Patrick nodded. “A decision of the emotions, not the intellect,” he said.
“Emotions! You have none,” said his sister. “No, I won’t subscribe to this idea, Patrick. The post-mortem will show that Mrs Mackenzie had a stroke, or her daughter will say she had some secret worry which unbalanced her. Or the chemist may have made a mistake and put up too few pills. You’ll see, there will be a rational explanation. And meanwhile you’ve frightened Cathy off. Didn’t you notice how suddenly she fled?”
“I didn’t scare her away,” Patrick said. “Her cousin Tim enticed her.”
“What do you mean?”
“He walked past while we were talking. Cathy happened to look out of the window and she saw him. I did too. He never looked towards the house - you don’t know him, do you, Jane?”
“No.”
“I recognised him all right, shaggy hair and all,” said Patrick.
“How nice of him to come over to see Cathy,” said Jane.
“Darling Jane, how you do believe the best of people,” Patrick said. “He didn’t come to cheer up Cathy, if that what’s you thinking. He came to look for this,” and he took an envelope out of his pocket.
“What is it?”
“A letter addressed to Mr Timothy Ludlow, St Mark’s College, Oxford,” Patrick said. “I found it on the gravel outside Pantons last night, where our young friend must have dropped it earlier in the evening.”
He tapped the envelope and gave her a sardonic look. “Well? Aren’t you going to ask me if I’ve read it?”
“I’m bloody sure you have,” said Jane sourly.
“You’re right,” Patrick admitted. “And rather a tiresome letter it is too, in the nature of an ultimatum. It’s just as well I found it, not the police. The young idiot’s got to find a lot of money rather quickly.”
“So he went to ask his rich old granny for some. Bully for him. Very wise,” said Jane.
“But what if granny said no?”
“But you can’t mean that Tim - a boy of twenty . . .?” Jane’s voice trailed away.
“I trust sincerely not,” said Patrick. “But this shows you what I mean, Jane. The Ludlows, like everybody else, have their secrets. By chance I’ve found out Tim’s. What about the rest of them? Phyllis has one, we know that too, by another chance. But there are the brothers. Derek may have something he wants to hide; so may his wife. Then there’s Gerald, the happy bridegroom; what about him? Past mistresses, perhaps? And Timothy’s brother, who seems to have left the family fold? We don’t know anything much about him. And who visited Pantons last night in a Vauxhall Viva whose number I managed to make out as it passed me in the drive?”
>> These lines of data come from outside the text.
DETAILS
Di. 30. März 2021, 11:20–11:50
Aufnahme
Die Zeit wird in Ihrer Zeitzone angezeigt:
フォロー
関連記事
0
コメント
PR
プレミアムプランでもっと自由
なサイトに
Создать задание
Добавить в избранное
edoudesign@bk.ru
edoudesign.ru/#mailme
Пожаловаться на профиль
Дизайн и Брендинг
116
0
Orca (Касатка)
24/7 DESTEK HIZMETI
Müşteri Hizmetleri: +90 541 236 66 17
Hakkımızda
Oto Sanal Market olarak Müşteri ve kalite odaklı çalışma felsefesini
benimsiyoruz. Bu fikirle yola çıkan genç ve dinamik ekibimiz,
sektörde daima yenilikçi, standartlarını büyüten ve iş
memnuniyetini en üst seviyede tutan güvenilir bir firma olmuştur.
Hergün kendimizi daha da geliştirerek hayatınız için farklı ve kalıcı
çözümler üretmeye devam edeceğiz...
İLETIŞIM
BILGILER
Jane stared at her brother. She looked frightened.
“I don’t like this, Patrick,” she said. “I don’t like this theorising.”
“It isn’t all theory. Some of this is fact,” Patrick said. “And only facts will do.”
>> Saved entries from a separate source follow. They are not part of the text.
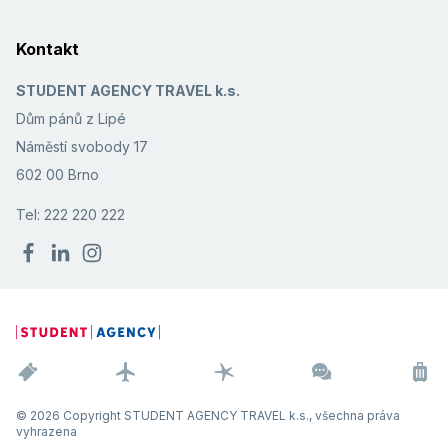
Kontakt
STUDENT AGENCY TRAVEL k.s.
Dům pánů z Lipé
Náměstí svobody 17
602 00 Brno
Tel: 222 220 222
© 2026 Copyright STUDENT AGENCY TRAVEL k.s., všechna práva
vyhrazena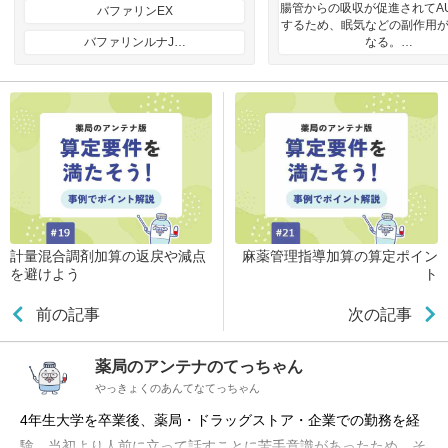
腸管からの吸収が促進されてA
バファリンEX
するため、眠気などの副作用
バファリンルナJ…
なる。…
計量混合調剤加算の返戻や減点
麻薬管理指導加算の算定ポイン
を避けよう
ト
前の記事
次の記事
薬局のアンテナのてっちゃん
やっきょくのあんてなてっちゃん
4年生大学を卒業後、薬局・ドラッグストア・企業での勤務を経
験。当初より人前に立って話すことに苦手意識があったため、そ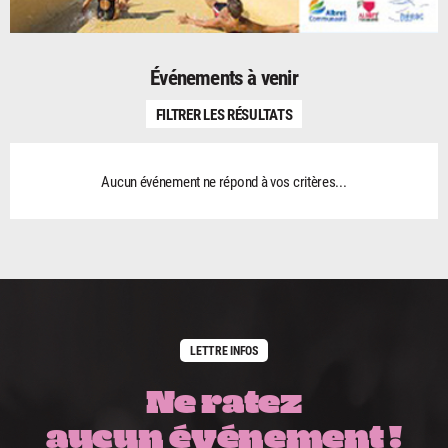
Événements à venir
FILTRER LES RÉSULTATS
Aucun événement ne répond à vos critères...
LETTRE INFOS
Ne ratez
aucun événement !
“Are you going to give that letter to the police?”
“Not yet. Officially, we only know that Mrs Mackenzie has unfortunately died.” He paused. “We’ll see what happens at the inquest. By that time I may have found out some other secrets, enough to show me who has one important enough to yield a motive for murder.”
Betty Ludlow had moved from the shrubbery to the herbaceous border. There were still vivid patches of colour in it, where Michaelmas daisies and coreopsis bloomed, and huge-faced daisies like giant sunflowers; but there were other, withered shoots to be cut down, and it was not too soon to start forking over the earth in readiness for winter. Across an area where only peonies and lupins were supposed to be, a rapid-spreading artemesia straggled, strangling weaker plants, and she attacked it fiercely; it would soon reappear as strongly as before.